New BPA scare: Male mice less hunky to females?

Is your significant other turned off after you consume canned food? Do you have trouble finding your way home after touching a cash register receipt?

If so, this news release from the University of Missouri (the home of BPA nemesis Fred vom Saal) may resonate with you — or maybe not:

… The latest research from the University of Missouri shows that BPA causes male deer mice to become demasculinized and behave more like females in their spatial navigational abilities, leading scientists to conclude that exposure to BPA during human development could be damaging to behavioral and cognitive traits that are unique to each sex and important in reproduction.

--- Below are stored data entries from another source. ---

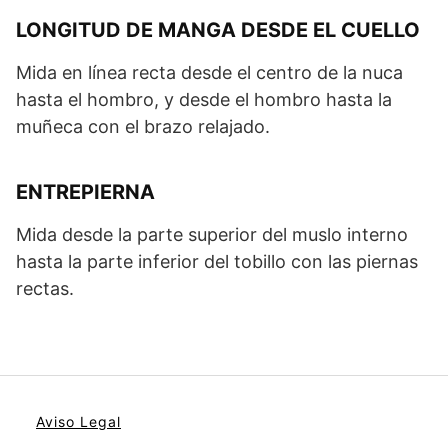
LONGITUD DE MANGA DESDE EL CUELLO
Mida en línea recta desde el centro de la nuca
hasta el hombro, y desde el hombro hasta la
muñeca con el brazo relajado.
ENTREPIERNA
Mida desde la parte superior del muslo interno
hasta la parte inferior del tobillo con las piernas
rectas.
Aviso Legal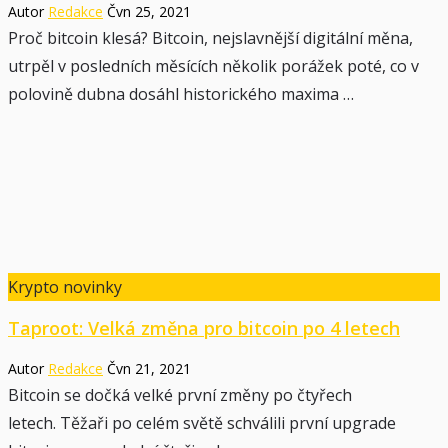
Autor
Redakce
Čvn 25, 2021
Proč bitcoin klesá? Bitcoin, nejslavnější digitální měna,
utrpěl v posledních měsících několik porážek poté, co v
polovině dubna dosáhl historického maxima …
Krypto novinky
Taproot: Velká změna pro bitcoin po 4 letech
Autor
Redakce
Čvn 21, 2021
Bitcoin se dočká velké první změny po čtyřech
letech. Těžaři po celém světě schválili první upgrade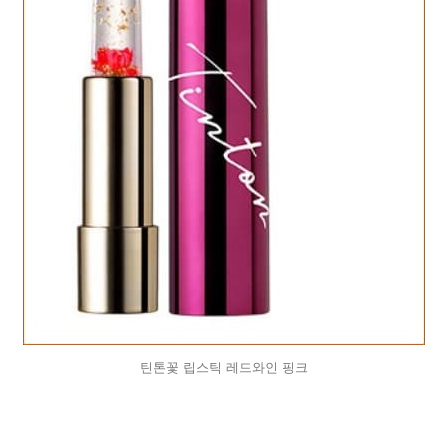
틴톤꽃 립스틱 레드와인 핑크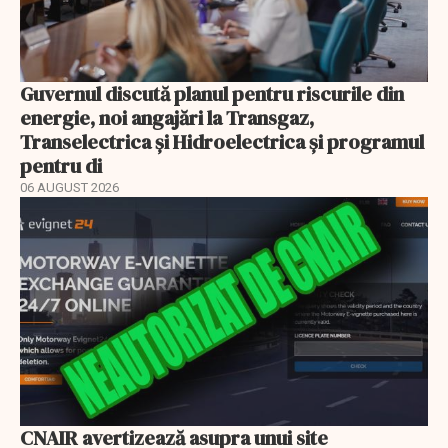
Guvernul discută planul pentru riscurile din
energie, noi angajări la Transgaz,
Transelectrica și Hidroelectrica și programul
pentru di
06 AUGUST 2026
CNAIR avertizează asupra unui site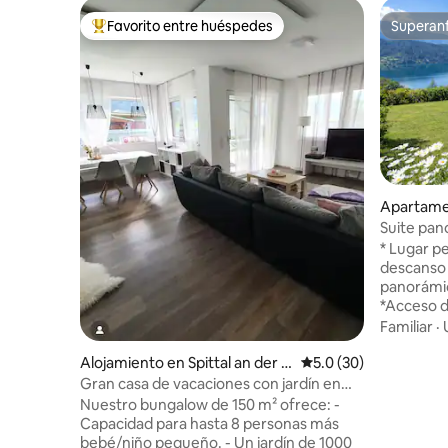
Favorito entre huéspedes
Superanf
Favorito entre huéspedes preferido
Superanf
Apartame
Suite pan
Millstätte
* Lugar p
descanso d
panorámic
*Acceso di
terraza. *
Familiar
·
Dellach. 
senderism
Alojamiento en Spittal an der D
Calificación promedio
5.0 (30)
(Millstätteralm, Granat
rau
Gran casa de vacaciones con jardín en
Zwergsee) 
Mölltal
Nuestro bungalow de 150 m² ofrece: -
muro de e
Capacidad para hasta 8 personas más
'Jungfern
bebé/niño pequeño. - Un jardín de 1000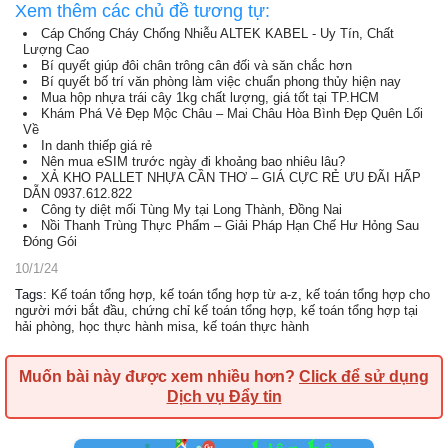
Xem thêm các chủ đề tương tự:
Cáp Chống Cháy Chống Nhiễu ALTEK KABEL - Uy Tín, Chất
Lượng Cao
Bí quyết giúp đôi chân trông cân đối và săn chắc hơn
Bí quyết bố trí văn phòng làm việc chuẩn phong thủy hiện nay
Mua hộp nhựa trái cây 1kg chất lượng, giá tốt tại TP.HCM
Khám Phá Vẻ Đẹp Mộc Châu – Mai Châu Hòa Bình Đẹp Quên Lối
Về
In danh thiếp giá rẻ
Nên mua eSIM trước ngày đi khoảng bao nhiêu lâu?
XẢ KHO PALLET NHỰA CẦN THƠ – GIÁ CỰC RẺ ƯU ĐÃI HẤP
DẪN 0937.612.822
Công ty diệt mối Tùng My tại Long Thành, Đồng Nai
Nồi Thanh Trùng Thực Phẩm – Giải Pháp Hạn Chế Hư Hỏng Sau
Đóng Gói
10/1/24
Tags
:
Kế toán tổng hợp
,
kế toán tổng hợp từ a-z
,
kế toán tổng hợp cho
người mới bắt đầu
,
chứng chỉ kế toán tổng hợp
,
kế toán tổng hợp tại
hải phòng
,
học thực hành misa
,
kế toán thực hành
Muốn bài này được xem nhiều hơn?
Click để sử dụng
Dịch vụ Đẩy tin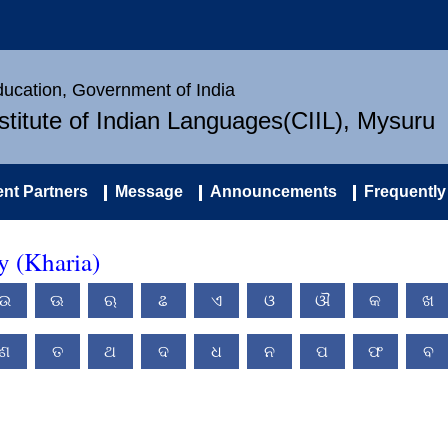
Education, Government of India
nstitute of Indian Languages(CIIL), Mysuru
nt Partners
Message
Announcements
Frequently
y (Kharia)
ଉ
ଊ
ଋ
ଌ
ଏ
ଓ
ଔ
କ
ଖ
ଣ
ତ
ଥ
ଦ
ଧ
ନ
ପ
ଫ
ବ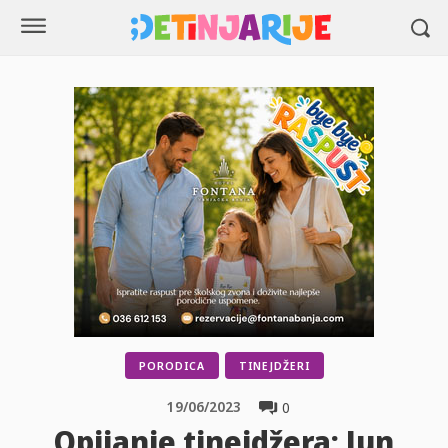
PORODICA
TINEJDŽERI
19/06/2023
0
Opijanje tinejdžera: Jun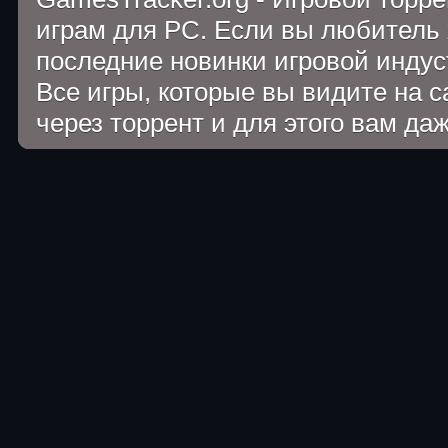
играм для PC. Если вы любитель 
последние новинки игровой индуст
Все игры, которые вы видите на 
через торрент и для этого вам да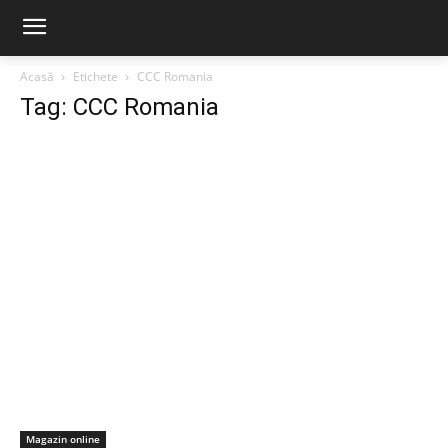
Acasă
Etichete
CCC Romania
Tag: CCC Romania
Magazin online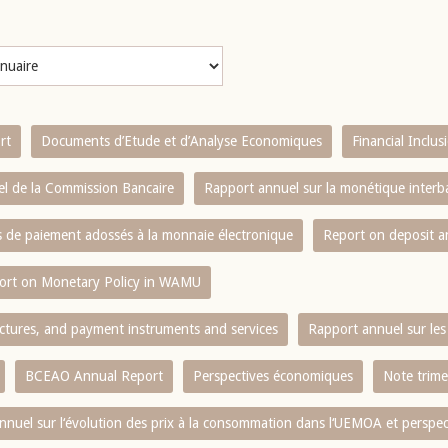
rt
Documents d’Etude et d’Analyse Economiques
Financial Inclu
l de la Commission Bancaire
Rapport annuel sur la monétique inter
es de paiement adossés à la monnaie électronique
Report on deposit 
ort on Monetary Policy in WAMU
ctures, and payment instruments and services
Rapport annuel sur les 
BCEAO Annual Report
Perspectives économiques
Note trime
nnuel sur l‘évolution des prix à la consommation dans l‘UEMOA et perspec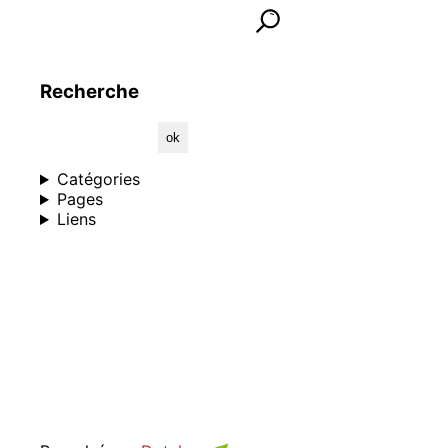
Rechercher dans les textes
lancer la recherche
Informations et contact
Recherche
Catégories
Pages
Liens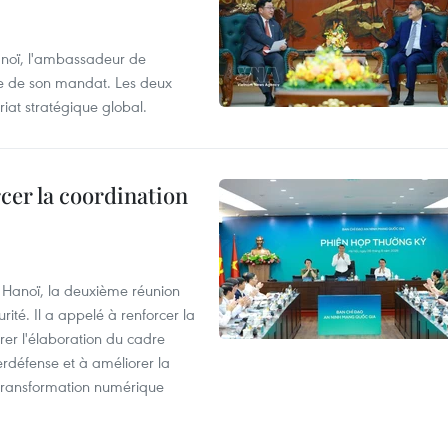
anoï, l'ambassadeur de
sue de son mandat. Les deux
riat stratégique global.
cer la coordination
à Hanoï, la deuxième réunion
ité. Il a appelé à renforcer la
érer l'élaboration du cadre
erdéfense et à améliorer la
 transformation numérique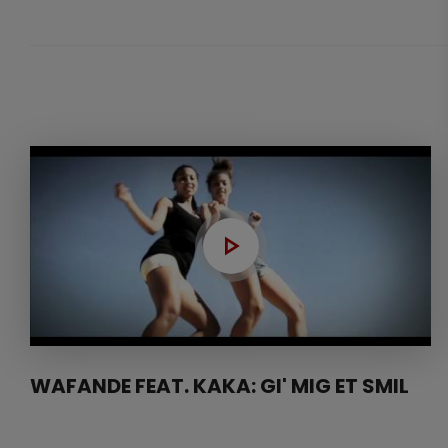
WAFANDE FEAT. KAKA: GI' MIG ET SMIL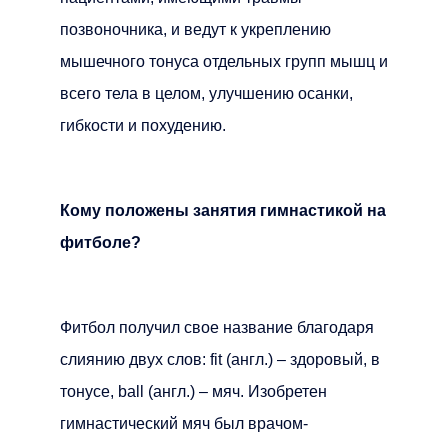
позвоночника, и ведут к укреплению
мышечного тонуса отдельных групп мышц и
всего тела в целом, улучшению осанки,
гибкости и похудению.
Кому положены занятия гимнастикой на
фитболе?
Фитбол получил свое название благодаря
слиянию двух слов: fit (англ.) – здоровый, в
тонусе, ball (англ.) – мяч. Изобретен
гимнастический мяч был врачом-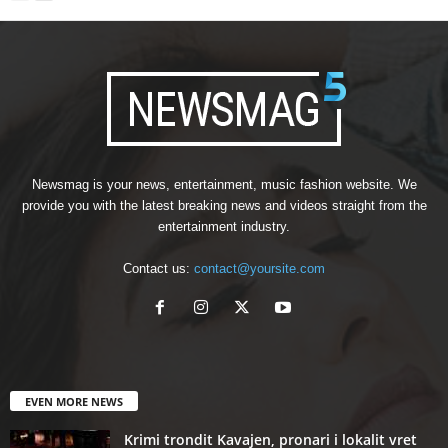
Newsmag is your news, entertainment, music fashion website. We
provide you with the latest breaking news and videos straight from the
entertainment industry.
Contact us:
contact@yoursite.com
EVEN MORE NEWS
Krimi trondit Kavajen, pronari i lokalit vret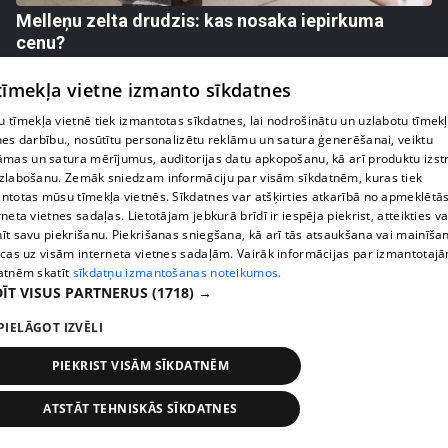
Melleņu zelta drudzis: kas nosaka iepirkuma
cenu?
409. epizode
 tīmekļa vietne izmanto sīkdatnes
 tīmekļa vietnē tiek izmantotas sīkdatnes, lai nodrošinātu un uzlabotu tīmek
nes darbību., nosūtītu personalizētu reklāmu un satura ģenerēšanai, veiktu
āmas un satura mērījumus, auditorijas datu apkopošanu, kā arī produktu izst
zlabošanu. Zemāk sniedzam informāciju par visām sīkdatnēm, kuras tiek
ntotas mūsu tīmekļa vietnēs. Sīkdatnes var atšķirties atkarībā no apmeklētā
rneta vietnes sadaļas. Lietotājam jebkurā brīdī ir iespēja piekrist, atteikties va
īt savu piekrišanu. Piekrišanas sniegšana, kā arī tās atsaukšana vai mainīša
ecas uz visām interneta vietnes sadaļām. Vairāk informācijas par izmantotaj
atnēm skatīt
sīkdatņu izmantošanas noteikumos.
ĪT VISUS PARTNERUS
(1718) →
pirms 1 nedēļas, 2 dienām
00:02:49
PIELĀGOT IZVĒLI
Ogas un sēnes šogad dārgākas, bet uzpirkšanas
PIEKRIST VISĀM SĪKDATNĒM
punktos to krietni mazāk
409. epizode
ATSTĀT TEHNISKĀS SĪKDATNES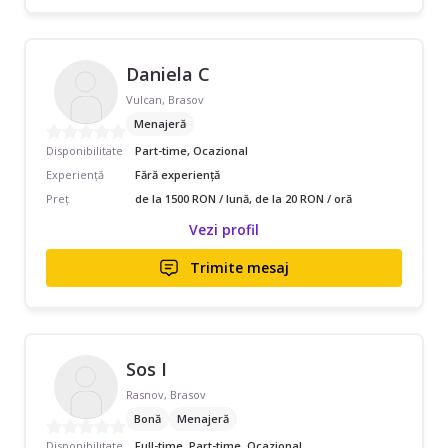
Daniela C
Vulcan, Brasov
Menajeră
Disponibilitate
Part-time, Ocazional
Experiență
Fără experiență
Preț
de la 1500 RON / lună, de la 20 RON / oră
Vezi profil
Trimite mesaj
Sos I
Rasnov, Brasov
Bonă
Menajeră
Disponibilitate
Full-time, Part-time, Ocazional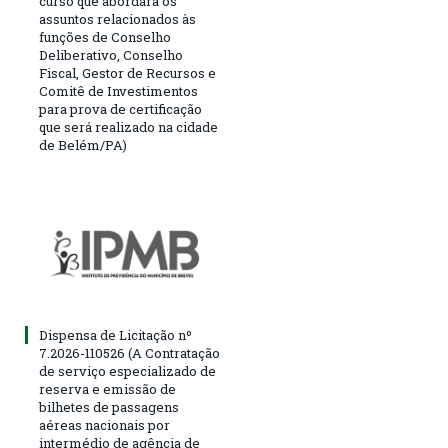
curso que abordará os
assuntos relacionados às
funções de Conselho
Deliberativo, Conselho
Fiscal, Gestor de Recursos e
Comitê de Investimentos
para prova de certificação
que será realizado na cidade
de Belém/PA)
Dispensa de Licitação nº
7.2026-110526 (A Contratação
de serviço especializado de
reserva e emissão de
bilhetes de passagens
aéreas nacionais por
intermédio de agência de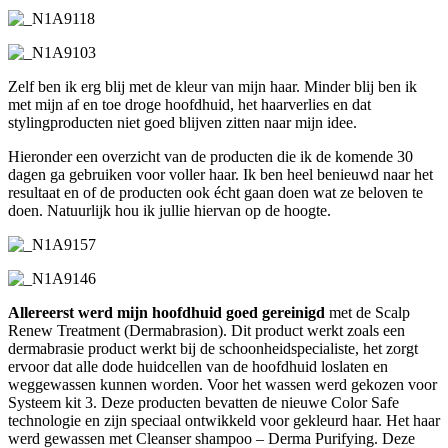
Zelf ben ik erg blij met de kleur van mijn haar. Minder blij ben ik
met mijn af en toe droge hoofdhuid, het haarverlies en dat
stylingproducten niet goed blijven zitten naar mijn idee.
Hieronder een overzicht van de producten die ik de komende 30
dagen ga gebruiken voor voller haar. Ik ben heel benieuwd naar het
resultaat en of de producten ook écht gaan doen wat ze beloven te
doen. Natuurlijk hou ik jullie hiervan op de hoogte.
Allereerst werd mijn hoofdhuid goed gereinigd
met de Scalp
Renew Treatment (Dermabrasion). Dit product werkt zoals een
dermabrasie product werkt bij de schoonheidspecialiste, het zorgt
ervoor dat alle dode huidcellen van de hoofdhuid loslaten en
weggewassen kunnen worden. Voor het wassen werd gekozen voor
Systeem kit 3. Deze producten bevatten de nieuwe Color Safe
technologie en zijn speciaal ontwikkeld voor gekleurd haar. Het haar
werd gewassen met Cleanser shampoo – Derma Purifying. Deze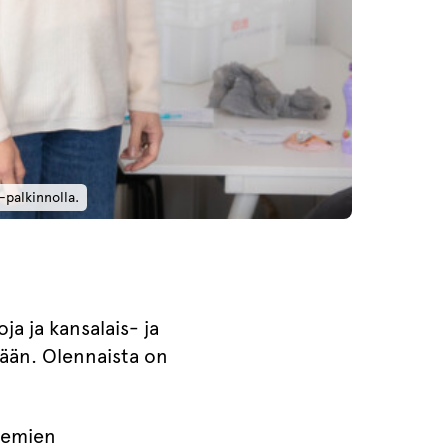
-palkinnolla.
a ja kansalais- ja
tään. Olennaista on
semien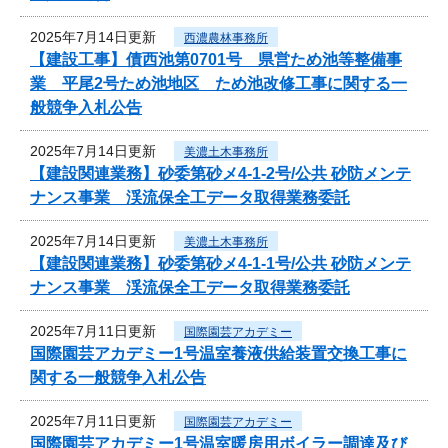
2025年7月14日更新
西濃農林事務所
【建設工事】債西池第0701号 県営ため池等整備事
業 平尾2号ため池地区 ため池改修工事に関する一
般競争入札公告
2025年7月14日更新
美濃土木事務所
【建設関連業務】砂委第砂メ4-1-2号/公共 砂防メンテ
ナンス事業 渓流保全工データ取得業務委託
2025年7月14日更新
美濃土木事務所
【建設関連業務】砂委第砂メ4-1-1号/公共 砂防メンテ
ナンス事業 渓流保全工データ取得業務委託
2025年7月11日更新
国際園芸アカデミー
国際園芸アカデミー1号温室養液供給装置交換工事に
関する一般競争入札公告
2025年7月11日更新
国際園芸アカデミー
国際園芸アカデミー1号温室暖房用ボイラー調達及び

“The BPA-exposed deer mice in our study look normal; there is nothing obviously wrong with them. Yet, they are clearly different,” said Cheryl Rosenfeld, associate professor in biomedical sciences in the College of Veterinary Medicine and investigator in the Bond Life Sciences Center. “Females do not want to mate with BPA-exposed male deer mice, and BPA-exposed males perform worse on spatial navigation tasks that assess their ability to find female partners in the wild. This study sets the stage for BPA researchers to examine how BPA might differentially impact the behavioral and cognitive patterns of boys versus girls. Investigators looking for obvious BPA-induced differences, such as chromosome deletions or DNA mutations, could be missing subtle behavioral differences that eventually lead to long-term adverse outcomes, including demasculinization of male behaviors with ensuing decreased reproductive fitness.”

In the study, female deer mice were fed BPA-supplemented diets two weeks prior to breeding and throughout lactation. The mothers were given a dosage equivalent to what the U.S. Food and Drug Administration considers a non-toxic dose and safe for mothers to ingest. At weaning (25 days of age), the deer mice offspring were placed on a non-supplemented BPA diet and their behavior tested when they matured into adults.

When sexually mature, researchers tested each mouse’s ability to navigate a maze to safety. This enhanced spatial navigational ability of male deer mice is important because it allows them to find mates that are dispersed throughout the environment. Females do not have to search to find mates and thus their navigational abilities have not been enhanced by evolution. It was these navigational skills, among others, that were tested in the laboratory setting. Each animal had two five-minute opportunities per day, for seven days, to try to find its way into a home cage through one of several holes placed around the edge of an open maze which was marked with a set of visible navigational cues. Many male mice that had been exposed to BPA early in their development never found the correct exit. By comparison, male mice that had not been exposed to BPA consistently found the hole leading to their home cage within the time limit, some on the first day. In addition, the untreated mice quickly learned the most direct approach to finding the correct hole, while the exposed males appeared to employ a random, inefficient trial and error strategy, Rosenfeld said.

In addition, male deer mice exposed to BPA were less desirable to female deer mice. Females primed to breed were tested in a so-called mate choice experiment. The females’ level of interest in a stranger male was measured by observing specific preferential behaviors, such as nose-to-nose sniffing and the amount of time the female spent evaluating her potential partner. These behaviors assess a potential mate’s genetic fitness. Rosenfeld said that both non-exposed and BPA-exposed females favored control males over BPA-exposed males on a two-to-one basis.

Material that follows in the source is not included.